# Mia before and after grooming today



## Mia'sMom (Mar 23, 2012)

Well, I finally groomed Mia today. Boy it's hard!! My clippers wouldn't work with the guard on for some reason so I had to just use the blade. I'm going to Sally's and get a blade that cuts longer for next time. I didn't want to "shave" her down that much. Oh well, she looks good. She looks so little now! Her hair was about 2 inches long. 
I "tried" for the Korean look. :w00t:


----------



## mdbflorida (Feb 28, 2013)

Wow you are brave. The last time I tried it with one of my dogs they pouted forever! She looks great. I am going to attempt to give Boo his first bath tomorrow.


----------



## Fluffdoll (Aug 9, 2012)

She looks great!! Nice job; you are very talented!


----------



## Betty Johnson (Feb 24, 2013)

Great job! She looks beautiful.


----------



## Furbabies mom (Jul 25, 2011)

Wow! You did a really good job? She looks great!


----------



## Oakley Jackson (Feb 7, 2013)

Mia looks so cute! Great job! I don't think I could ever get brave enough to try and cut Oakley's hair. He still fights me with brushing and combing!


----------



## Rin (Feb 6, 2013)

You did a much better job than my groomer!
Where do you live?


----------



## Daisy's Mommie (Sep 24, 2012)

Looks great! I took Daisy to a professional on Friday and you did a better job that she did.


----------



## Mia'sMom (Mar 23, 2012)

Thanks for all the nice compliments. I had three yorkies for 16 years and I always groomed them myself. I had a poodle when I was 16 and I groomed him too. I love how they look after they are just groomed. They know they look good too. They act like little Diva's.


----------



## Mia'sMom (Mar 23, 2012)

Here is a picture of my yorkies. I miss them soooo bad!!! That's why I got Mia. I've had Mia for 1 year now. She just turned 3 in March.


----------



## Snowbody (Jan 3, 2009)

You did such a great job on Mia. :chili::chili: Excellent!! And I LOVE your yorkies. I too had one and I adored him. Smartest dog I've ever had too:wub:


----------



## Grace'sMom (Feb 22, 2012)

She is adorable!!! You did a fantastic job!! 

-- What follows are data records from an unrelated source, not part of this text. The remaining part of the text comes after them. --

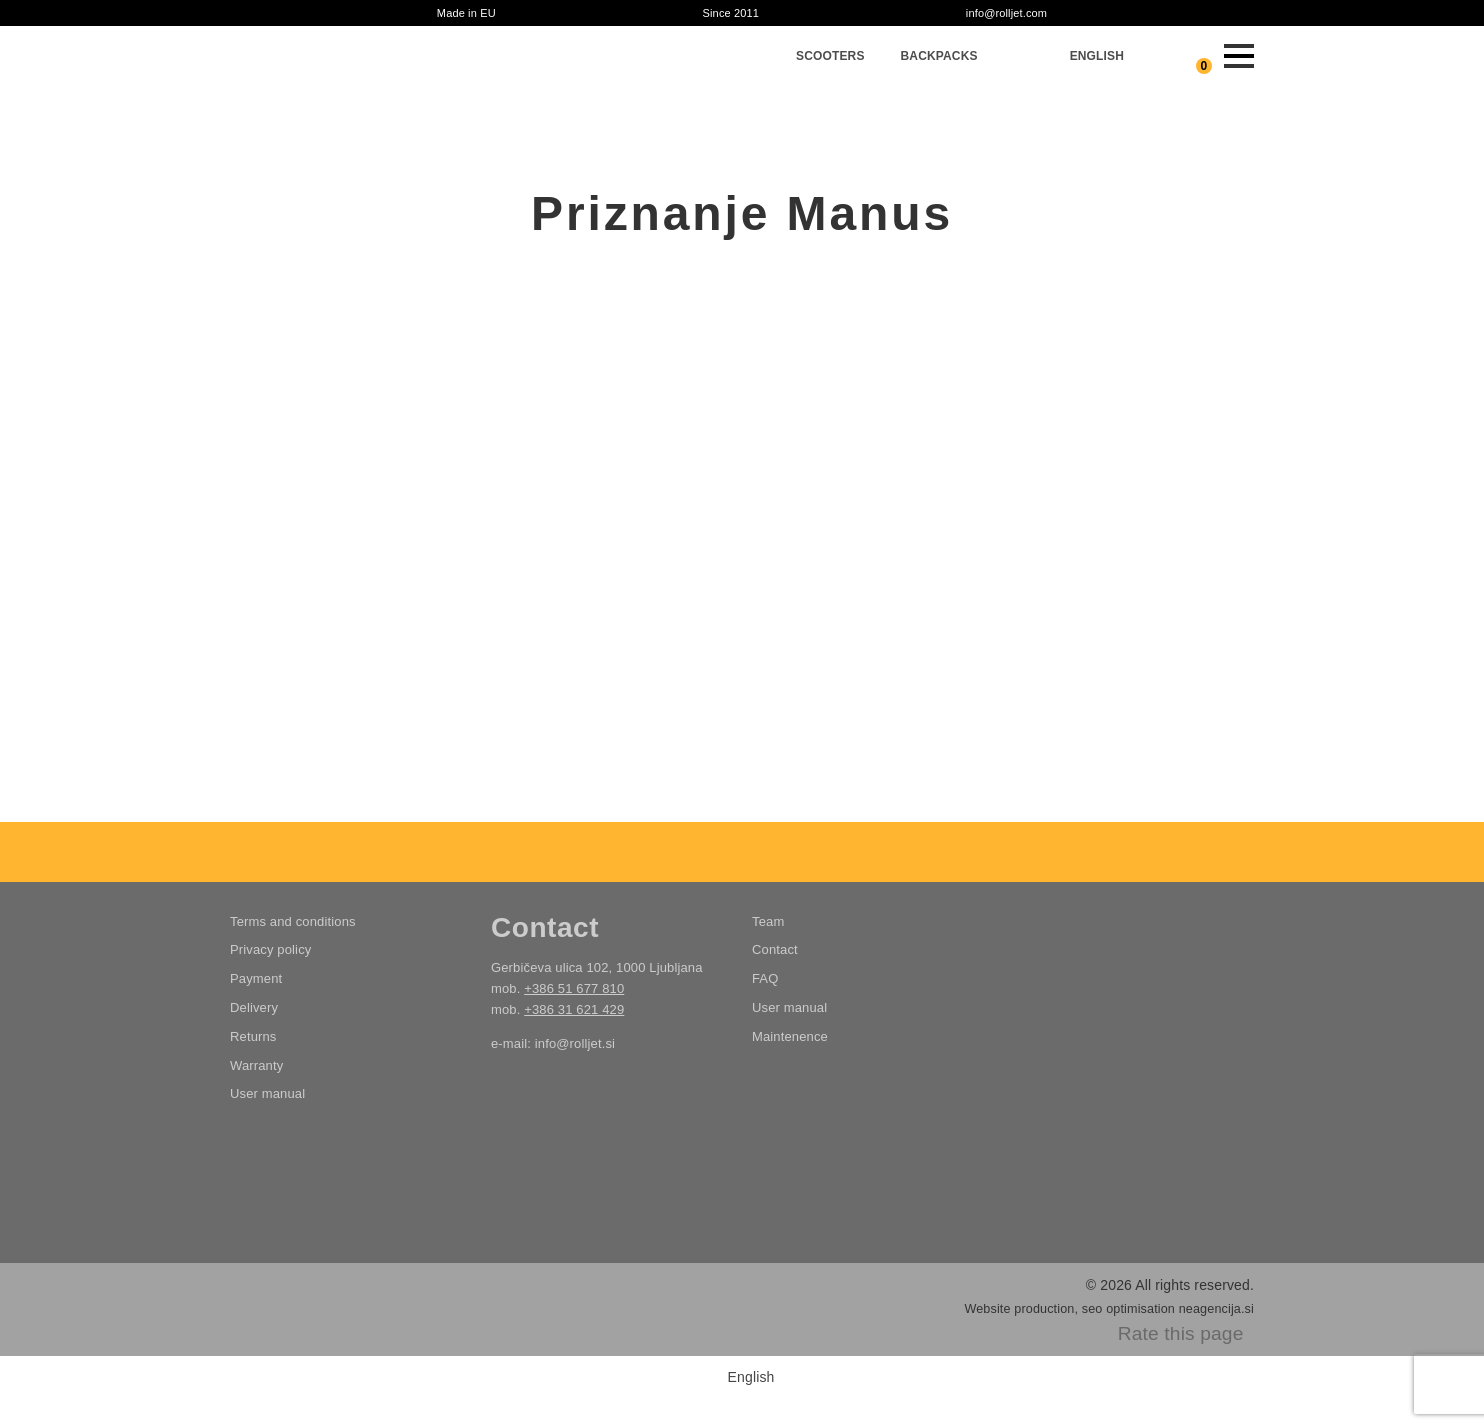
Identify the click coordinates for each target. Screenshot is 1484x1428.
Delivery (254, 1007)
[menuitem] (1097, 56)
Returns (253, 1036)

It's amazing how small they look when you shave them, doesn't it?

I shaved Grace last week and she seems so tiny! Skinny girl....

I don't use the guard things when grooming. Fluff's hair is so fine and silky they don't seem to work well. I just have different blade sizes. That works best for me.


----------



## ckanen2n (Jan 2, 2012)

Mia looks fantastic! You did a very nice job. Do you scissor the legs?


----------



## Mia'sMom (Mar 23, 2012)

I am used to silky yorkie hair. Mia was never this long when I groomed her last year. The attached comb wouldn't even go through her hair! Her hair was a giant cotton ball! Not silky at all. I didn't scissor her legs. I put a larger comb attachment on and blended in the top of her legs. I shaved the bottom of her feet and her bottom with a beard trimmer. She has licked her "private parts" ever since I groomed her. I looked close at her down there and I used a baby wipe to clean her REAL GOOD. I hope that helps her. I didn't shave that part of her, just trimmed it a little. I saw a video on youtube that said you should pull girl dogs apart down there and clean them real good. I never did that with my yorkies, but Mia is white and you can see everything much better.


----------



## IzzysBellasMom (Jan 16, 2013)

Mia'sMom said:


> Here is a picture of my yorkies. I miss them soooo bad!!! That's why I got Mia. I've had Mia for 1 year now. She just turned 3 in March.


 
Love their little pom poms!!! Too cute.


----------



## babycake7 (Jan 30, 2012)

You did a wonderful job!!!


----------



## munchkn8835 (May 23, 2010)

Angela, do you mind if I take this post to my groomer along with your explanation of how you got the cut? I'd like this for Ollie and he is going next Thursday!


----------



## Mia'sMom (Mar 23, 2012)

I don't mind at all. I shaved her body down and left her legs. I trimmed the hair real close under her ears and by her eyes and under her chin and on top of her head. I rounded her beard. I looked at the "korean" cut on the internet and went from there. On a poodle cut like this the legs are left higher on the shoulders. I went a little lower on her shoulders. I tapered her leg hair a little at the top of her leg so it wouldn't stick out so much next to her shaved body.


----------



## Ibeshe (Mar 17, 2013)

Mia is beautiful! You did a great job!


----------